Learning Horizons Expand for Environmental Journalism Students

Michelle Polley, a naturalist at Pinery Park in Ontario, discusses skinks, toad balloons, marram grass, hognose snakes and karner blue butterflies with Knight Center students on a Lake Huron beach. The students traveled to Canada to study transboundary issues. From left Remington Sawege, Kaley Fech, Whitney McDonald, Quinn Zimmerman, Alexandria Iacobelli and Anntaninna Biondi.

The Knight Center for Environmental Journalism created several exciting learning opportunities for its students this fall.

With financial assistance from MSU Canadian Studies, Dave Poulson, senior associate director of the Knight Center, took the environmental reporting class to Canada for three days. Students visited a marijuana farm to learn of its environmental impact on the eve of marijuana legalization. They toured the terminal where the controversial Line 5 pipeline ends in Sarnia. Students also met with anti-nuclear activists, toured a nuclear power plant, and visited an oil refinery.
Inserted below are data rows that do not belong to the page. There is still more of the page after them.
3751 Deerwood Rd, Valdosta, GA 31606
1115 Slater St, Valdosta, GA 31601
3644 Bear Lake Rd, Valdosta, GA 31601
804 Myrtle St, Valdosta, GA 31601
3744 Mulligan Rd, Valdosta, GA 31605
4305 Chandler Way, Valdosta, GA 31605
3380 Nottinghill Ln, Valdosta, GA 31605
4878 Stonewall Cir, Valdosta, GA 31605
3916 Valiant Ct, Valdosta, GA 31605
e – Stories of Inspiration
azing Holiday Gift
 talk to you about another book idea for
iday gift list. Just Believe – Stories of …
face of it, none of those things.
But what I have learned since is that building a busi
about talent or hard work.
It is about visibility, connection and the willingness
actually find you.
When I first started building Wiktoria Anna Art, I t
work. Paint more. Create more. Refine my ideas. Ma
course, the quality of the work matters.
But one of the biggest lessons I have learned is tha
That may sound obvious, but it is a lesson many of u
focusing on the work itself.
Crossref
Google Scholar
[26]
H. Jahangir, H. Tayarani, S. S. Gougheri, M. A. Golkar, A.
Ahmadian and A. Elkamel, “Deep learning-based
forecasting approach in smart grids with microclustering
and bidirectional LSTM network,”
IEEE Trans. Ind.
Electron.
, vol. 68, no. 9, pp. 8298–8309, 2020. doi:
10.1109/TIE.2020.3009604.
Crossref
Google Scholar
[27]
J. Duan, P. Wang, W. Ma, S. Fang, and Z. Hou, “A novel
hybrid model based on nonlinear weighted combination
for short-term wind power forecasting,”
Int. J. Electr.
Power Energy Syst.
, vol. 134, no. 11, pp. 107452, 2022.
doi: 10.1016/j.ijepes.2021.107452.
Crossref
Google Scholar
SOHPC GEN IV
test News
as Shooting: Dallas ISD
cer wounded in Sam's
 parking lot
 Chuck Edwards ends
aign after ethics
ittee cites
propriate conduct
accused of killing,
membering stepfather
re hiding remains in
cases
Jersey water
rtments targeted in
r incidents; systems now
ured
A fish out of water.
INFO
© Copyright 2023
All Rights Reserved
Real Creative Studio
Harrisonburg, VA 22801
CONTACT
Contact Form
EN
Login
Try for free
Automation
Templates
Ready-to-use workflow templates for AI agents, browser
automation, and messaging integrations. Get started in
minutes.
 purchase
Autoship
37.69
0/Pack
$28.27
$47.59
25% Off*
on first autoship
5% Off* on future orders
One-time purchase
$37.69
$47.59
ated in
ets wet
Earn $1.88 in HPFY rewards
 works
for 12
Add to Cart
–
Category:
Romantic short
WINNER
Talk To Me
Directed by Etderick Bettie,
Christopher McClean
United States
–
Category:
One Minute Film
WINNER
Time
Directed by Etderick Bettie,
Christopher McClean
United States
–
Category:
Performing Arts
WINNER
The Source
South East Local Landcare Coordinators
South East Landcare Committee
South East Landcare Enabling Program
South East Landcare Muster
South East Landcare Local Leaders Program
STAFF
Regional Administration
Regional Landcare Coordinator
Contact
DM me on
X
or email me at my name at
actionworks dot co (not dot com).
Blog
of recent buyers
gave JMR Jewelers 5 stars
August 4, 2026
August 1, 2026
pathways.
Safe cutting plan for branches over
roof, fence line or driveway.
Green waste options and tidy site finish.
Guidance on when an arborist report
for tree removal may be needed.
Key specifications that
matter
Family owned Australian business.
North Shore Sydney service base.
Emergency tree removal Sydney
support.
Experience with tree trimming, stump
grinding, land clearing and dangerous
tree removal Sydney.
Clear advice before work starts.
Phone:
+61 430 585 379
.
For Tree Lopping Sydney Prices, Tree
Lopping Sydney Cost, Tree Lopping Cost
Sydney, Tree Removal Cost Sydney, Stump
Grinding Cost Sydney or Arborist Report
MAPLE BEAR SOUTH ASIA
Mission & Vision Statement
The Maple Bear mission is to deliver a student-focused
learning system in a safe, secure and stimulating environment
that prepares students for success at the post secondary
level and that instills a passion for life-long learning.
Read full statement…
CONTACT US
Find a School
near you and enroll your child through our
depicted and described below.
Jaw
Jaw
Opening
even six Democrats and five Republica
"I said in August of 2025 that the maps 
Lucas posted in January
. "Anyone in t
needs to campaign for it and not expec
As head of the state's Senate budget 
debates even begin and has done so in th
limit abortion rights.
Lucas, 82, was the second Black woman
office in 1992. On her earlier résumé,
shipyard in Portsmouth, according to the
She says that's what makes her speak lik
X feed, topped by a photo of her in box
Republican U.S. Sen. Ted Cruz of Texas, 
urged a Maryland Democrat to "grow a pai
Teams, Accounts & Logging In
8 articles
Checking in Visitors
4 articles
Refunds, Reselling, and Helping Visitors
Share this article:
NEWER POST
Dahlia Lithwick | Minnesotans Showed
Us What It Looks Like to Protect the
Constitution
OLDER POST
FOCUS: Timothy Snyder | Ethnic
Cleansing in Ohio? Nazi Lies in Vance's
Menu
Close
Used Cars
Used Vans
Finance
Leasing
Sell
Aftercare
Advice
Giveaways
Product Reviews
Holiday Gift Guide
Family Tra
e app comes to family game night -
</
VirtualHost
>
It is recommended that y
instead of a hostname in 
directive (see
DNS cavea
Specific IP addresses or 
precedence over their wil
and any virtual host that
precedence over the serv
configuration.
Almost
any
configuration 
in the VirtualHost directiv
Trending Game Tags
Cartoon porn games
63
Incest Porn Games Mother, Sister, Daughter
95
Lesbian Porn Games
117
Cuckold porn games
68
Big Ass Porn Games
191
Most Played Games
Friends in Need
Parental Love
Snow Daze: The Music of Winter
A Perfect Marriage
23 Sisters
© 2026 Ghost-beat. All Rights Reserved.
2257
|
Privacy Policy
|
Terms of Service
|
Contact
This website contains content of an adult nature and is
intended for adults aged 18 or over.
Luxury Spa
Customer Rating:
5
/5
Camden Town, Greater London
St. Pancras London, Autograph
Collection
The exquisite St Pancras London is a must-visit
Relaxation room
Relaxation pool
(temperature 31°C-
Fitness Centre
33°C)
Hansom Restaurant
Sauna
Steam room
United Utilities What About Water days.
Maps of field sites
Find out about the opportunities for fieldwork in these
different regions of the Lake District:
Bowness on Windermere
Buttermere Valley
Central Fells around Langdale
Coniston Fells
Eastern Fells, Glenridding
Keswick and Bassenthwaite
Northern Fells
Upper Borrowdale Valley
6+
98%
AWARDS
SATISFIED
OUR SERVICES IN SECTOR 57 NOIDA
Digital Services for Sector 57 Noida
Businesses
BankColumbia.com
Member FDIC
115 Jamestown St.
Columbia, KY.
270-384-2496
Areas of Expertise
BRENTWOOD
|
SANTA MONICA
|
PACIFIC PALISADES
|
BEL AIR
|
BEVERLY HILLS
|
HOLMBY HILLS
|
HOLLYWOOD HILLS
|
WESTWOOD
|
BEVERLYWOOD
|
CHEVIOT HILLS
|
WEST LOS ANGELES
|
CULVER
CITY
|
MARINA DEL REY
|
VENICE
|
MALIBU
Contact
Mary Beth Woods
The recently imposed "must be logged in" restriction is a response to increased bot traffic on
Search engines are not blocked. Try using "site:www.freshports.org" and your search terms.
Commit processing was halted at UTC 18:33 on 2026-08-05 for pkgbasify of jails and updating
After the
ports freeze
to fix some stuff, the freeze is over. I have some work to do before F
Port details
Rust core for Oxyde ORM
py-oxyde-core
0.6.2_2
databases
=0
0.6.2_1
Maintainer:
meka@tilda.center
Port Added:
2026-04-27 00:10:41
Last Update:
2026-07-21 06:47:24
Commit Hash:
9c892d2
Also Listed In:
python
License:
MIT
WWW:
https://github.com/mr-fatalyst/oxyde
The experience gave students the opportunity to interview the mayor of Sarnia, several energy industry executives and members of a First Nations tribe on an island in the St. Clair River.

Following the Canada trip, the Knight Center hosted a dozen Chilean journalists and journalism students for a week as part of a state department training grant.

J-School and MSU faculty assisted with presentations at Communication Arts and Sciences and across campus. Knight Center for Environmental Journalism Director Eric Freedman returned to Michigan temporarily from his fellowship in the Republic of Georgia to assist in the effort.

As part of the visit, the Knight Center faculty traveled with the Chileans and a dozen MSU students to Flint for the annual meeting of the Society of Environmental Journalists.